Após meses de discussões de alto nível, a ViiV finalmente concordou com o Plano de Emergência do Presidente dos EUA para o Programa de Alívio da Aids (PEPFAR, na sigla em inglês) para obter um suprimento limitado de CAB-LA. Os planos científicos de implementação de MSF estão prosseguindo em colaboração com os ministérios da saúde, mas, apesar de oito meses de negociações, a ViiV ainda não forneceu um preço de aquisição publicamente disponível ou a certeza de que pode fornecer CAB-LA em 2023.

“É revoltante que a ViiV esteja decidindo por conta própria onde o CAB-LA está disponível, independentemente das necessidades urgentes de saúde”.
– Helen Bygrave, consultora de doenças crônicas da Campanha de Acesso de MSF.

“Até que haja mais produtores no mercado e as compras normais possam prosseguir com suprimentos apropriados de CAB-LA, a corporação deve fazer mais e repriorizar sua distribuição global para pessoas com maior risco de contrair HIV, especialmente em países de baixa e média renda, para que possa haver o maior impacto em termos de prevenção de doenças”, disse Bygrave.

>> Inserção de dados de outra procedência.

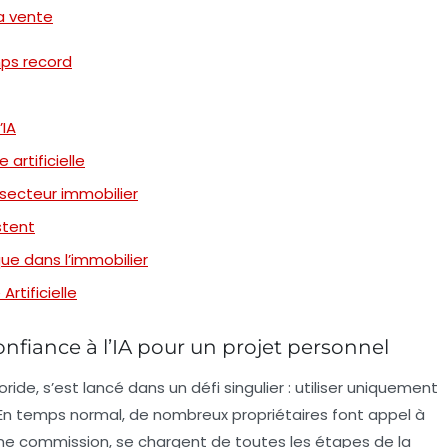
la vente
mps record
’IA
 artificielle
le secteur immobilier
istent
ue dans l’immobilier
Artificielle
onfiance à l’IA pour un projet personnel
ide, s’est lancé dans un défi singulier : utiliser uniquement
En temps normal, de nombreux propriétaires font appel à
une commission, se chargent de toutes les étapes de la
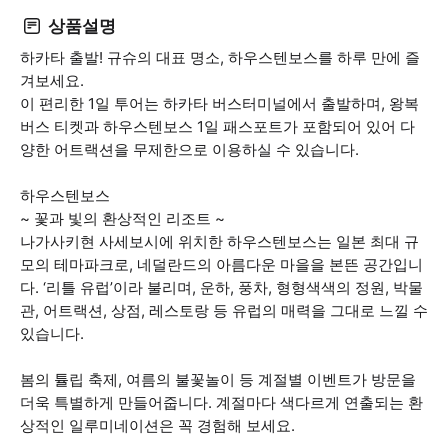
상품설명
하카타 출발! 규슈의 대표 명소, 하우스텐보스를 하루 만에 즐
겨보세요.
이 편리한 1일 투어는 하카타 버스터미널에서 출발하며, 왕복
버스 티켓과 하우스텐보스 1일 패스포트가 포함되어 있어 다
양한 어트랙션을 무제한으로 이용하실 수 있습니다.
하우스텐보스
~ 꽃과 빛의 환상적인 리조트 ~
나가사키현 사세보시에 위치한 하우스텐보스는 일본 최대 규
모의 테마파크로, 네덜란드의 아름다운 마을을 본뜬 공간입니
다. ‘리틀 유럽’이라 불리며, 운하, 풍차, 형형색색의 정원, 박물
관, 어트랙션, 상점, 레스토랑 등 유럽의 매력을 그대로 느낄 수
있습니다.
봄의 튤립 축제, 여름의 불꽃놀이 등 계절별 이벤트가 방문을
더욱 특별하게 만들어줍니다. 계절마다 색다르게 연출되는 환
상적인 일루미네이션은 꼭 경험해 보세요.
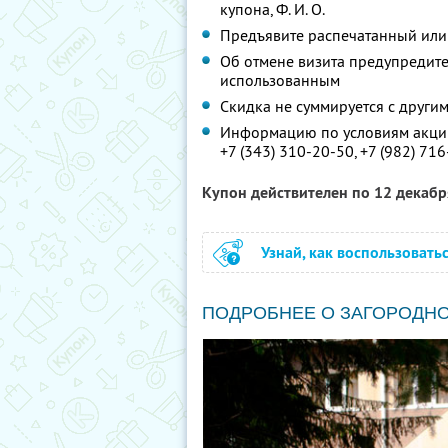
купона,
Ф. И. О.
Предъявите распечатанный или
Об отмене визита предупредите 
использованным
Скидка не суммируется с друг
Информацию по условиям акции
+7 (343) 310-20-50,
+7 (982) 716
Купон действителен по 12 декаб
Узнай, как воспользовать
ПОДРОБНЕЕ О ЗАГОРОДНО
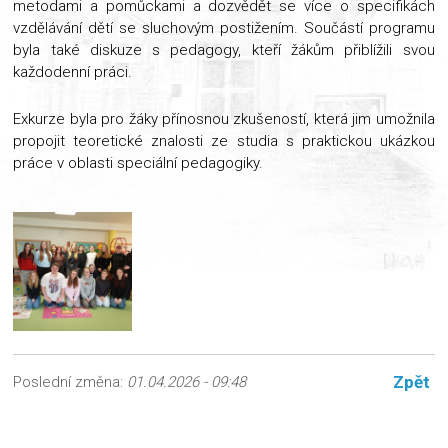
metodami a pomůckami a dozvědět se více o specifikách
vzdělávání dětí se sluchovým postižením. Součástí programu
byla také diskuze s pedagogy, kteří žákům přiblížili svou
každodenní práci.
Exkurze byla pro žáky přínosnou zkušeností, která jim umožnila
propojit teoretické znalosti ze studia s praktickou ukázkou
práce v oblasti speciální pedagogiky.
Zpět
Poslední změna:
01.04.2026 - 09:48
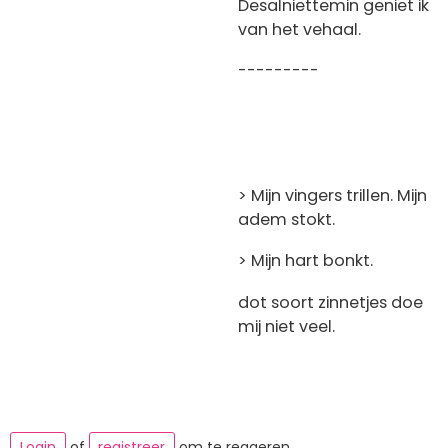
Desalniettemin geniet ik
van het vehaal.
---------
> Mijn vingers trillen. Mijn
adem stokt.
> Mijn hart bonkt.
dot soort zinnetjes doe
mij niet veel.
Login
of
registreer
om te reageren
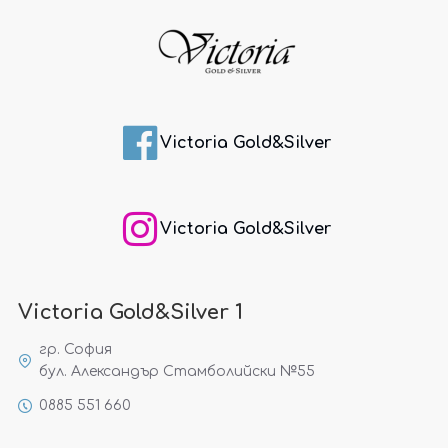
Victoria Gold&Silver
Victoria Gold&Silver
Victoria Gold&Silver 1
гр. София
бул. Александър Стамболийски №55
0885 551 660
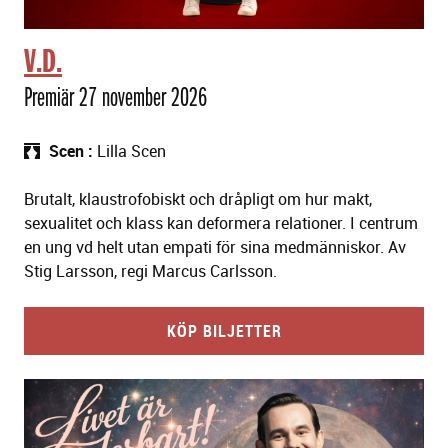
V.D.
Premiär 27 november 2026
Scen
Lilla Scen
Brutalt, klaustrofobiskt och dråpligt om hur makt,
sexualitet och klass kan deformera relationer. I centrum
en ung vd helt utan empati för sina medmänniskor. Av
Stig Larsson, regi Marcus Carlsson.
KÖP BILJETTER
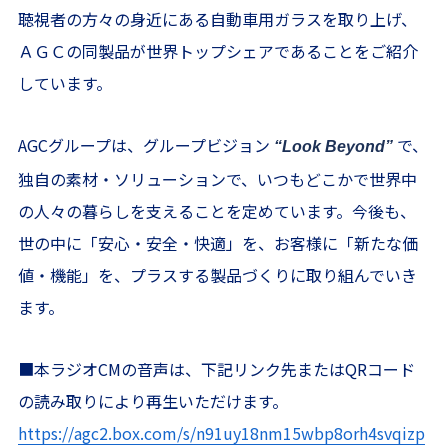
聴視者の方々の身近にある自動車用ガラスを取り上げ、
ＡＧＣの同製品が世界トップシェアであることをご紹介
しています。
AGCグループは、グループビジョン
で、
“Look Beyond”
独自の素材・ソリューションで、いつもどこかで世界中
の人々の暮らしを支えることを定めています。今後も、
世の中に「安心・安全・快適」を、お客様に「新たな価
値・機能」を、プラスする製品づくりに取り組んでいき
ます。
■本ラジオCMの音声は、下記リンク先またはQRコード
の読み取りにより再生いただけます。
https://agc2.box.com/s/n91uy18nm15wbp8orh4svqizp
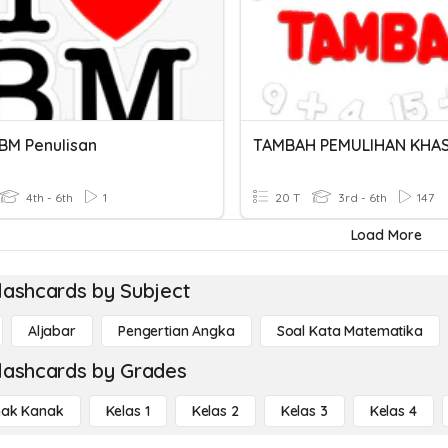
 BM Penulisan
TAMBAH PEMULIHAN KHA
4th - 6th
1
20 T
3rd - 6th
147
Load More
lashcards by Subject
Aljabar
Pengertian Angka
Soal Kata Matematika
lashcards by Grades
ak Kanak
Kelas 1
Kelas 2
Kelas 3
Kelas 4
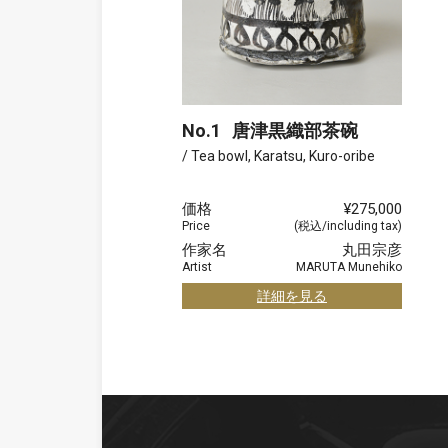
No.1
唐津黒織部茶碗
/ Tea bowl, Karatsu, Kuro-oribe
価格
¥275,000
Price
(税込/including tax)
作家名
丸田宗彦
Artist
MARUTA Munehiko
詳細を見る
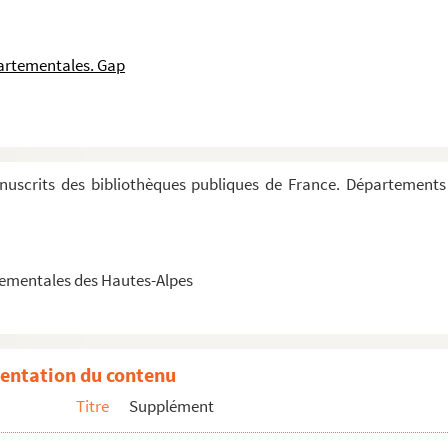
o ad corpora simplicia et mixta »
partementales. Gap
ésies, discours, sermons, correspondance, histoire, ...
e française
uscrits des bibliothèques publiques de France. Départements
ti-compagnon
 Tallard
tementales des Hautes-Alpes
vier 1869
entation du contenu
Titre
Supplément
ame Coupier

Medicamento injetável pode facilitar a adesão à prevenção do HIV

O CAB-LA, administrado como uma injeção a cada dois meses, é mais simples do que a pílula de PrEP oral, administrada uma vez ao dia. O medicamento pode ser a chave para virar o jogo contra novas infecções por HIV, particularmente porque a pílula oral diária pode ser uma questão que prejudica a adesão.

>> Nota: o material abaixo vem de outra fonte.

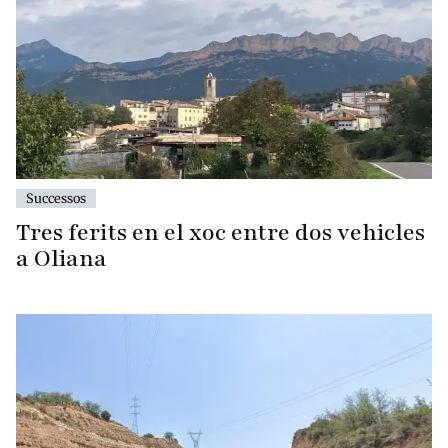
Successos
Tres ferits en el xoc entre dos vehicles
a Oliana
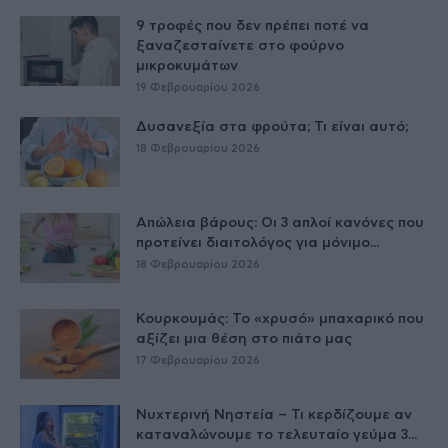
9 τροφές που δεν πρέπει ποτέ να
ξαναζεσταίνετε στο φούρνο
μικροκυμάτων
19 Φεβρουαρίου 2026
Δυσανεξία στα φρούτα; Τι είναι αυτό;
18 Φεβρουαρίου 2026
Απώλεια βάρους: Οι 3 απλοί κανόνες που
προτείνει διαιτολόγος για μόνιμο...
18 Φεβρουαρίου 2026
Κουρκουμάς: Το «χρυσό» μπαχαρικό που
αξίζει μια θέση στο πιάτο μας
17 Φεβρουαρίου 2026
Νυχτερινή Νηστεία – Τι κερδίζουμε αν
καταναλώνουμε το τελευταίο γεύμα 3...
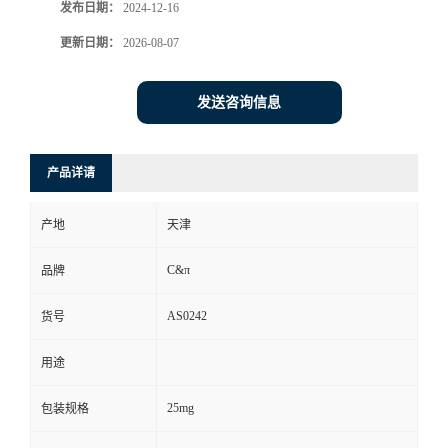
发布日期：
2024-12-16
更新日期：
2026-08-07
发送咨询信息
产品详请
产地
天津
C&π
品牌
AS0242
货号
用途
25mg
包装规格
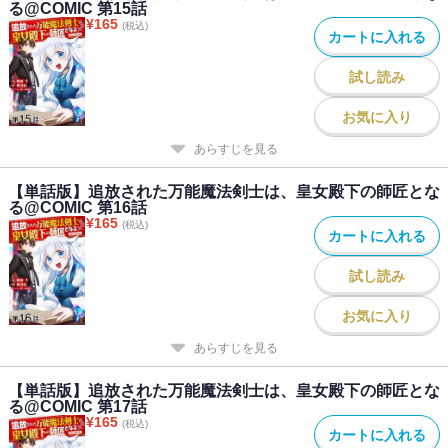
る@COMIC 第15話
¥
165
(税込)
カートに入れる
試し読み
お気に入り
あらすじを見る
【単話版】追放された万能魔法剣士は、皇女殿下の師匠とな
る@COMIC 第16話
¥
165
(税込)
カートに入れる
試し読み
お気に入り
あらすじを見る
【単話版】追放された万能魔法剣士は、皇女殿下の師匠とな
る@COMIC 第17話
¥
165
(税込)
カートに入れる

“A PrEP oral é muito importante na minha vida, porque se eu dormir com uma pessoa que vive com HIV, isso [medicamento] me protege de contrair o vírus. O principal desafio que enfrento ao tomar PrEP é que às vezes esqueço de tomar minha pílula”, disse Lindokuhle Dlamini, uma mulher que toma PrEP oral por meio dos programas de MSF em Eswatini. “Se houvesse PrEP injetável a cada dois meses, seria mais fácil tomá-lo porque não haveria necessidade de estar constantemente se preocupando em tomar minha pílula todos os dias.”

*As pessoas com alto risco de contrair o HIV são determinadas por uma avaliação de risco clínico e podem incluir certos grupos (profissionais do sexo, homens que fazem sexo com homens, pessoas que injetam drogas, pessoas em prisões e pessoas transgênero) e seus parceiros sexuais, bem como pessoas da população em geral, como mulheres e meninas.